On a recent afternoon, crews were at work in the 30,000-square-foot mansion’s great hall, which accommodated two apartments when the Robinsons bought the structure in May and more recently played an important role in Rose Red, a made-for-TV adaptation by ABC/Disney Studios of a Stephen King novel that is scheduled to be broadcast in February 2002. Artificial cobwebs hung from high beams and brass chandeliers were dulled by a coating of make-believe dust.
“This area will be finished by the time your story hits the streets,” Deanna said, referring not just to the faux webs and dust but also to oak panels that are being replaced in the wake of Hollywood’s visit, light fixtures where wires dangle awaiting the period fixtures that will replace the ones preferred by the movie makers and plaster reliefs being repaired on the ceiling overhead.
As she points out details such as the various-shaped sections of colored glass that decorate the leaded window panels, it is clear she’s done a lot of homework. In fact, she confesses, the only thing stored in Thorne’s walk-in safe are copies of the original plans for Thorne’s mansion. Some of the decorative window glass dates to the 14th century, she confides, adding that Thorne had it brought over from Europe during construction of the home.
Walls and false ceilings have been removed from the ballroom, which used to contain two more apartments. As long as many bungalows, the room will be decorated with period furniture and used to host events such as wedding receptions, Deanna says. An entire wall leading to a brick loggia is made up of French doors.
Thornewood Castle already has hosted its first weddings and receptions since the Robinsons took over six months ago. It also hosted its first newlyweds in the honeymoon suite featuring a king-size cherry wood bed and Jacuzzi upstairs.
“Thorne built Thornewood Castle for his bride, Anna,” explains Deanna. “It seemed appropriate that Anna’s bedroom would become the honeymoon suite.”
At the time it was built, the home boasted 50 rooms, 26 of them bedrooms, and 20 baths. The honeymoon suite is one of six bedrooms that have been restored and are now available to guests, Deanna says.
The Robinsons live in one wing of the classic structure, less than a third of the overall space. The rest they’re restoring and decorating with antiques Deanna says she has been collecting all her life. It’s obvious she enjoys showing off the house, its contents and its history.
“We’re going to open the house to guests for high tea the first Thursday of each month,” she says. The cost will be $35 per person, which will include a tour of the structure and a repaste Deanna describes as almost a full meal—scones, tarts, meat pastries, the list goes on until she finally mentions tea in passing.

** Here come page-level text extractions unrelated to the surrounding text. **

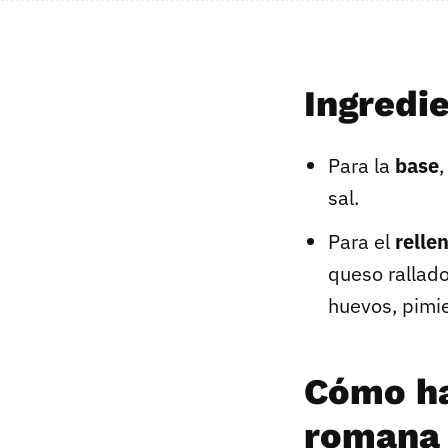
Ingredi
Para la
base
,
sal.
Para el
relle
queso rallado
huevos, pimie
Cómo ha
romana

“We’re going to cut off reservations at 20 people per tea and tour,” says Deanna. “We could handle 40 at a time, but we wanted to maintain the sense of intimacy.”
A special kick-off tea and tour will be offered Jan. 6.
Asked if Wayne is as involved as she is in restoring the mansion, Deanna confides that he prefers gardening.
“He prefers to putter in the half-acre sunken English garden that was designed by Olmsted and listed as one of the country’s premier gardens by the Smithsonian Institution,” she says. “That’s his pride and joy.”